Pak H Mahari dan Ustad Zidan : (terkejut)
Ustad Zidan : “Pak H Mahari, coba bapak letakkan tangan bapak di atas meja. Jajut
kamu juga.”
Jajut dan Pak H Mahari : (bingung dan menuruti Ustad Zidan)
Ustad Zidan: “Jajut, bandingkan. Lebih kasar mana tanganmu dengan tangan
ayahmu?”
Pak H Mahari: (tiba-tiba menangis)
Jajut: (bingung, namun akhirnya ikut mengangis)
Ustad Zidan: “Tidakkah kamu sadar, Jajut? Ayahmu banting tulang setiap hari bekerja
keras sebagai buruh bangunan yang kasar. Beliau berjuang agar bisa membiayai
sekolahmu.”
Jajut: (mengangguk sambil menangis)
Ustad Zidan: “Nah, maukah kamu berjanji kepada ayahmu bahwa kamu tidak akan
mengulangi kesalahanmu? Apabila kamu berjanji, Ustad akan mencabut keputusan tadi
dan kamu bisa tetap di sini.
Jajut: “Saya mau Ustad, saya mau! Saya tidak akan melanggar peraturan lagi. Saya
akan memperbaiki semua kesalahan yang telah saya buat.”

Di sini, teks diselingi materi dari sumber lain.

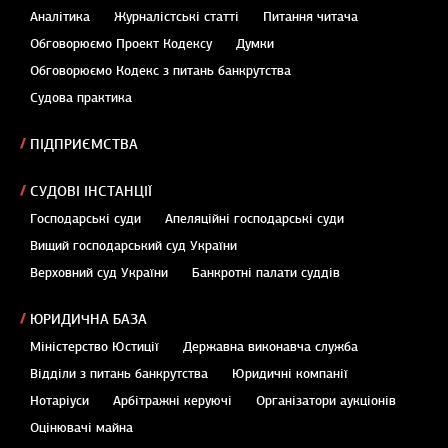
Аналітика
Журналістські статті
Питання читача
Обговорюємо Проект Кодексу
Думки
Обговорюємо Кодекс з питань банкрутства
Судова практика
ПІДПРИЄМСТВА
СУДОВІ ІНСТАНЦІЇ
Господарські суди
Апеляційні господарські суди
Вищий господарський суд України
Верховний суд України
Банкротні палати суддів
ЮРИДИЧНА БАЗА
Міністерство Юстиції
Державна виконавча служба
Відділи з питань банкрутства
Юридичні компанії
Нотаріуси
Арбітражні керуючі
Організатори аукціонів
Оцінювачі майна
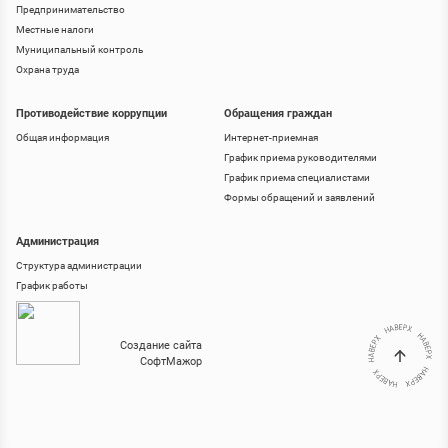
Предпринимательство
Местные налоги
Муниципальный контроль
Охрана труда
Противодействие коррупции
Обращения граждан
Общая информация
Интернет-приемная
График приема руководителями
График приема специалистами
Формы обращений и заявлений
Администрация
Структура администрации
График работы
Создание сайта
СофтМажор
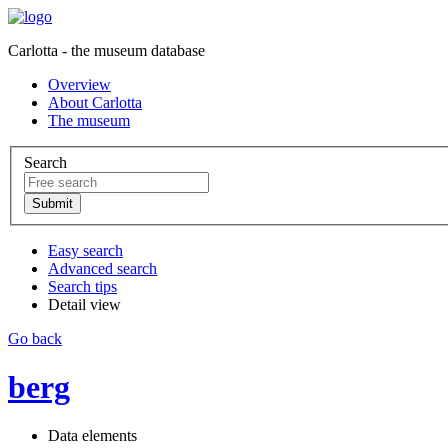
Carlotta - the museum database
Overview
About Carlotta
The museum
Search
Easy search
Advanced search
Search tips
Detail view
Go back
berg
Data elements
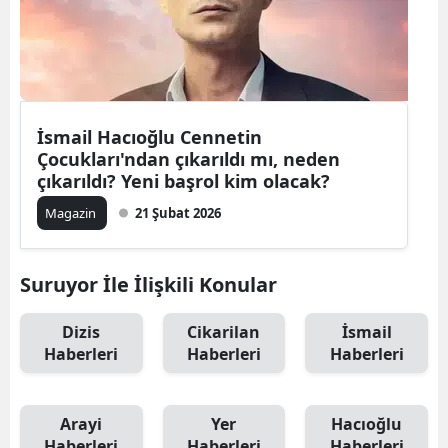
Edirne
Elazığ
Erzincan
İsmail Hacıoğlu Cennetin
Erzurum
Çocukları'ndan çıkarıldı mı, neden
çıkarıldı? Yeni başrol kim olacak?
Eskişehir
Magazin
21 Şubat 2026
Gaziantep
Giresun
Suruyor İle İlişkili Konular
Gümüşhan
Dizis
Cikarilan
İsmail
Haberleri
Haberleri
Haberleri
Hakkari
Hatay
Arayi
Yer
Hacıoğlu
Isparta
Haberleri
Haberleri
Haberleri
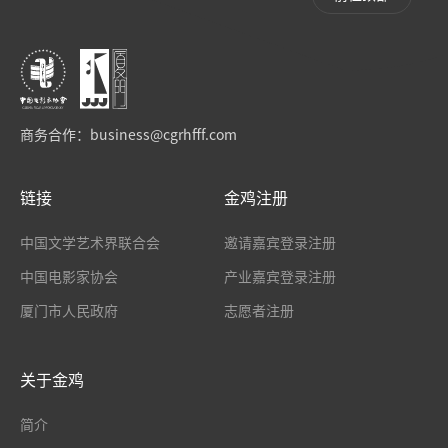
商务合作：
business@cgrhfff.com
链接
金鸡注册
中国文学艺术界联合会
邀请嘉宾登录注册
中国电影家协会
产业嘉宾登录注册
厦门市人民政府
志愿者注册
关于金鸡
简介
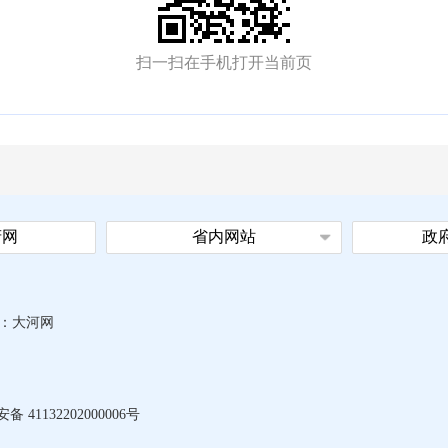
扫一扫在手机打开当前页
府网
省内网站
政
：
大河网
 41132202000006号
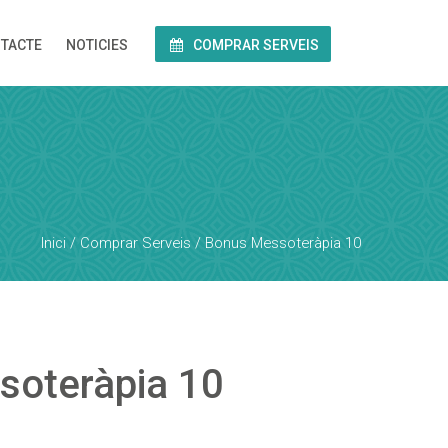
TACTE
NOTICIES
COMPRAR SERVEIS
Inici
/
Comprar Serveis
/ Bonus Messoteràpia 10
soteràpia 10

Sejak saat itu, Jajut tidak lagi menjadi anak yang nakal. Dia menjadi anak yang baik,
rajin, sopan, dan ramah. Ia menghabiskan waktu selama 2.5 tahun lagi di tempat yang
tadinya ia anggap sebagai penjara suci itu untuk belajar. Ternyata yang ia butuhkan
hanya perhatian dan rasa kasih sayang dari orang tuanya.
20 tahun kemudian, ia sudah menjadi orang yang sukses dan ia selalu belajar dari
kesalahan yang pernah ia buat sepanjang hidupnya.